= Treaty of Malmö (1512) =

The Treaty of Malmö (Swedish: Freden i Malmö), actually consisted of two and a quarter peace treaties that were all signed on 23 April 1512, bringing an end to the second Dano-Swedish War.

The first treaty included the King of Denmark, John (Danish: Hans) and Sweden. The other treaty dictated peace terms between the same king and the Free City of Lübeck. The rest was a formal demand to King Louis XII of France to settle his disputes with Pope Julius II.

The original peace treaties are preserved in entirety at the Danish National Archives in Copenhagen and at the Public Library of Lübeck.

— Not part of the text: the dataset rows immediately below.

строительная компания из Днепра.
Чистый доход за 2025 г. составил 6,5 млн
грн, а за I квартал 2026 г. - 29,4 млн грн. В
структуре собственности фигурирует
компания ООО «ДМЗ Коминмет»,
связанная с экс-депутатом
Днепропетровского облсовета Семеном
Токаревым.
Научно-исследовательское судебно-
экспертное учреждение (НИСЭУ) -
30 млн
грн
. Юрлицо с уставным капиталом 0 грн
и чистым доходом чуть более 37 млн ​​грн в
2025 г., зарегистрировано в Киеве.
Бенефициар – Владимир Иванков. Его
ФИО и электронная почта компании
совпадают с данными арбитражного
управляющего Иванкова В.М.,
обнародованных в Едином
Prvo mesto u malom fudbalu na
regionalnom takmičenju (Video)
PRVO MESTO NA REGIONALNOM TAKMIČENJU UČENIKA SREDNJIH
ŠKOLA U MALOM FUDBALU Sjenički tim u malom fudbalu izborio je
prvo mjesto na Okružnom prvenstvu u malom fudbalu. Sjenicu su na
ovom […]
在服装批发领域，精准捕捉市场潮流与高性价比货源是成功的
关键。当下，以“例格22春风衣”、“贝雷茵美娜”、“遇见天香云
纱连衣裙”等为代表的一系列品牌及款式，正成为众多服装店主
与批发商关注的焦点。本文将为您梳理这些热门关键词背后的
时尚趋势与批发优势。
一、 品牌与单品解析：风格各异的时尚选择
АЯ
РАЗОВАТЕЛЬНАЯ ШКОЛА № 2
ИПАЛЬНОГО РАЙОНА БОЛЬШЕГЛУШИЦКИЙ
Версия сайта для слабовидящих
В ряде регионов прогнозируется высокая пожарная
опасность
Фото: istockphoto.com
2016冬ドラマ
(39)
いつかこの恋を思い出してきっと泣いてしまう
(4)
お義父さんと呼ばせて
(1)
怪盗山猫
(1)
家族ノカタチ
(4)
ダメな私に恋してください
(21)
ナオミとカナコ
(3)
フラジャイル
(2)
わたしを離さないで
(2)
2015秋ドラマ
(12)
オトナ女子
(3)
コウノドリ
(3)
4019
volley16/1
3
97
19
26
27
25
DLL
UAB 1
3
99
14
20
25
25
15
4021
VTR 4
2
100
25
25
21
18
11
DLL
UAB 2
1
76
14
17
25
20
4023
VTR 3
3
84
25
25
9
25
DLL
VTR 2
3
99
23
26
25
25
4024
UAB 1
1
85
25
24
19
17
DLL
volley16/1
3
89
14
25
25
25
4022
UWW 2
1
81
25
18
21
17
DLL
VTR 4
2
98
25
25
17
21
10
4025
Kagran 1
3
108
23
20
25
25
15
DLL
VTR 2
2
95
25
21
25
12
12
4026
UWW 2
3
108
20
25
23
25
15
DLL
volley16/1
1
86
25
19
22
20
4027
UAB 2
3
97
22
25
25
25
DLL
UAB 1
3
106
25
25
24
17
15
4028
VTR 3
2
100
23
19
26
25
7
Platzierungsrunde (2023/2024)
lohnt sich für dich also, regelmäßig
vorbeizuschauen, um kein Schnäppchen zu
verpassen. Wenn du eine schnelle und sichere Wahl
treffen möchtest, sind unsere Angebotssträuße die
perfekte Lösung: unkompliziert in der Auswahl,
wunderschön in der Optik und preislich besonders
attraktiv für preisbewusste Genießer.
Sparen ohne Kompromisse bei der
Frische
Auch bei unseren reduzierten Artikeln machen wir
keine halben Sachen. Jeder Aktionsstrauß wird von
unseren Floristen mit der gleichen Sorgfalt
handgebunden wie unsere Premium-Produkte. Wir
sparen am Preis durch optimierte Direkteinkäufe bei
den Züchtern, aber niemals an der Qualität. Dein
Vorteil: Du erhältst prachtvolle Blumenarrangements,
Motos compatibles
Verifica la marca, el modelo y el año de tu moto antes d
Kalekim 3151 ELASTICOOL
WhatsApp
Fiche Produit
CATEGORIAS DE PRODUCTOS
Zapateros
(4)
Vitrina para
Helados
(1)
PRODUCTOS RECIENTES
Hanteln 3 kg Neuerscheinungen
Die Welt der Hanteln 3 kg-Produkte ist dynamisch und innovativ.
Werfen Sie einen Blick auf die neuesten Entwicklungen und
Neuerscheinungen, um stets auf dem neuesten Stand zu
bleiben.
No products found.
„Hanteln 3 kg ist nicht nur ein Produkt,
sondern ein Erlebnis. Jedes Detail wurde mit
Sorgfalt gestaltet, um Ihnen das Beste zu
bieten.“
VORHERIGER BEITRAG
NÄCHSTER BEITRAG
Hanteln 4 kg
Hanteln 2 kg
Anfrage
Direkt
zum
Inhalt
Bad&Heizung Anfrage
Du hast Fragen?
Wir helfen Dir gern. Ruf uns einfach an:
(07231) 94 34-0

The French envoy Pierre Cordier's original report documenting his visit can be found in Malmö and at the public library in Besançon.

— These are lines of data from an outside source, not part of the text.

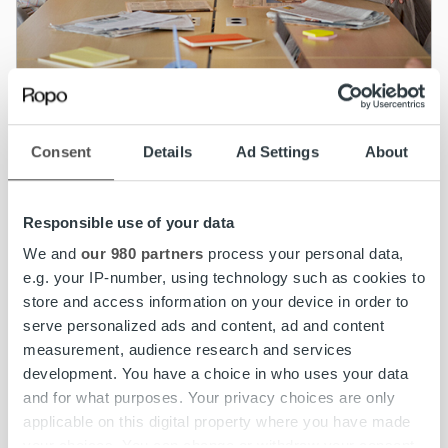
Asiakastarinat
Consent
Details
Ad Settings
About
Martela tehostaa laskutusprosessejaan
Pohjoismaissa Ropon teknologian avulla
Responsible use of your data
We and
our 980 partners
process your personal data,
Lue lisää
e.g. your IP-number, using technology such as cookies to
store and access information on your device in order to
serve personalized ads and content, ad and content
measurement, audience research and services
development. You have a choice in who uses your data
and for what purposes. Your privacy choices are only
applicable on this digital property where you have made
your choices. You can change or withdraw your consent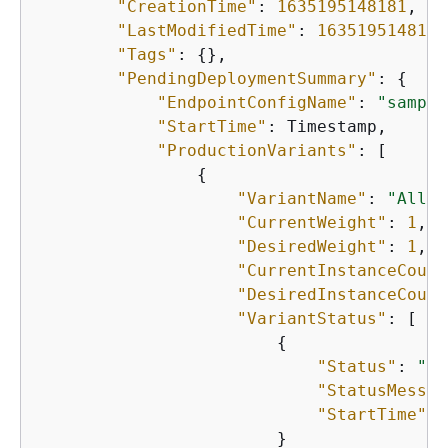
"CreationTime"
: 
1635195148181
,

"LastModifiedTime"
: 
1635195148181
"Tags"
: 
{
},

"PendingDeploymentSummary"
: 
{
"EndpointConfigName"
: 
"sample
"StartTime"
: Timestamp,

"ProductionVariants"
: [

{
"VariantName"
: 
"AllTr
"CurrentWeight"
: 
1
,

"DesiredWeight"
: 
1
,

"CurrentInstanceCount
"DesiredInstanceCount
"VariantStatus"
: [

{
"Status"
: 
"Ba
"StatusMessag
"StartTime"
: 
                        }
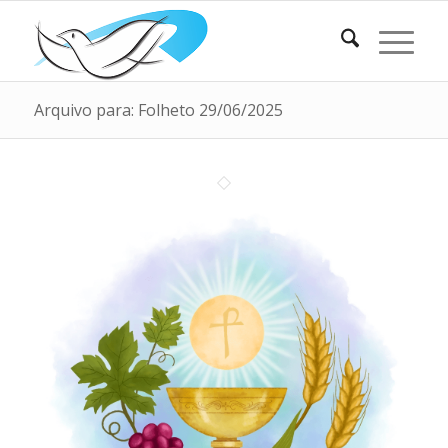
Arquivo para: Folheto 29/06/2025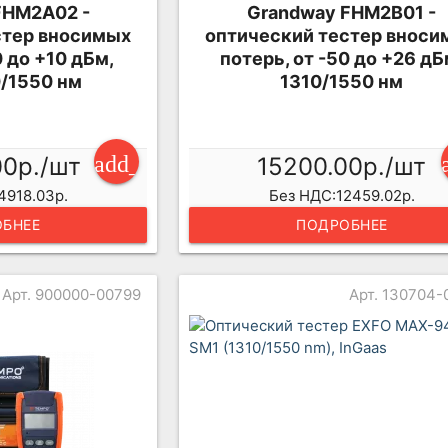
FHM2A02 -
Grandway FHM2B01 -
стер вносимых
оптический тестер вноси
0 до +10 дБм,
потерь, от -50 до +26 дБ
/1550 нм
1310/1550 нм
add_shopping_cart
00р./шт
15200.00р./шт
4918.03р.
Без НДС:12459.02р.
БНЕЕ
ПОДРОБНЕЕ
Арт. 900000-00799
Арт. 130704-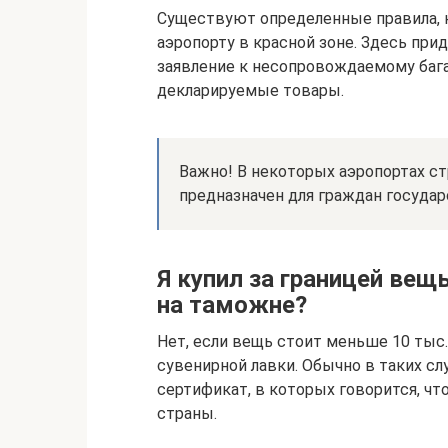
Существуют определенные правила, 
аэропорту в красной зоне. Здесь при
заявление к несопровождаемому баг
декларируемые товары.
Важно! В некоторых аэропортах ст
предназначен для граждан государ
Я купил за границей вещ
на таможне?
Нет, если вещь стоит меньше 10 тыс. 
сувенирной лавки. Обычно в таких с
сертификат, в которых говорится, чт
страны.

== The peace agreements ==

=== Denmark-Lübeck/The Hansa ===
The agreement between Denmark and Lübeck/The Hansa are written in Low German. It contains 17 points, the most important ones are listed here:

- The damages suffered by both parties shall be deemed equal and all prisoners shall be released,
- "vagabonds" shall no longer be kept at sea, meaning all privateering and hijackings shall cease,
- confiscated property shall be released by both parties,
- tolls in Öresund shall be paid for by the Hansa according to the rules established by previous monarchs,
- all in the kingdom (Denmark) and in the Wendish cities (the Hansa) shall have the right to free travel between each other, just like in old times,
- citizens of [the] realm and cities shall have the right to freely maintain merchandise and trade wherever they travel, shall not be forced to sell or buy a certain good; they shall also have the right to carry their own goods on their person and travel wherever they wish; additionally, no new tolls or other charges shall be introduced.
- Hostilities between the Wendish cities and the Dutch shall not lead to combat at sea ("the seas under Skåne and Blekinge" and the Baltic Sea are mentioned), nor shall any hostilities endanger a monarch,
- (The trading tax that apply to Hanseatic merchants in Stockholm shall be lowered from ten percent to five percent),
- his Majesty and his dear son (referring to the Danish monarch and prince) in their realms and countries shall defend and protect "us and other Wendic cities",
- earlier privileges shall be confirmed (by the king) and wishes of new privileges shall be presented "in a safe and comfortable location in Denmark",
- no business (with the King) shall take place unless the Hansa approves of it,
- the monarch shall not allow persons who rebel against us in their realms,
- if a conflict were to ensue between the kingdom and the Wendic cities, both sides are to name four men each who shall together work out a peaceful solution.

Swedish envoys, representatives from the Papacy and an envoy sent by James V of Scotland among others, were present at the signing of the treaty.

In addition to the peace document, a letter which seems to have been kept secret was signed in Malmö. Its contents instructs the lone city of Lübeck to pay 30 000 Rhenish ducats to Denmark during a period of 12 years (2500 ducats per year).

=== Denmark-Sweden ===
The Dano-Swedish peace agreement is written in Danish and is not as detailed as the Dano-Lübeckian. The list of both sides' and foreign representatives along with their intents, is longer than in the Dano-Lübeckian, but the agreement addresses a meeting which is planned for the 24 June 1513 where 12 men from Denmark and Norway, and 12 men from Sweden shall decide whether or not Sweden will accept King John or his heir Christian as the true lord and King of the Swedish realm. If Sweden were not to accept, they should give King John "a sizable sum of money". How large this sum should be would be decided by the 24 men. If they would be unable to come to a unanimous decision, the Hansa would be tasked with acting as mediators.

== Sources ==
The original documents can be found in Copenhagen, Lübeck and in Besançon.

- The documents detailing the peace agreement between Sweden and Denmark, as well as the Hansa and Denmark can be found at the Danish National Archives.
- The German copies of the Dano-German peace treaty ("AHL, Urkunden Externa, Danica 266") can be found at the Lübeck City Library. The documents had been evacuated during World War II, but were recovered in East Germany in 1987.
- Pierre Cordier's handwritten report to Louis XII is known locally as "Processus verbalis...". It can be found at Bibliothèque municipale d'étude et de conservation in Besançon, France. A PDF file of Processus verbalis is available at the Malmö City Library.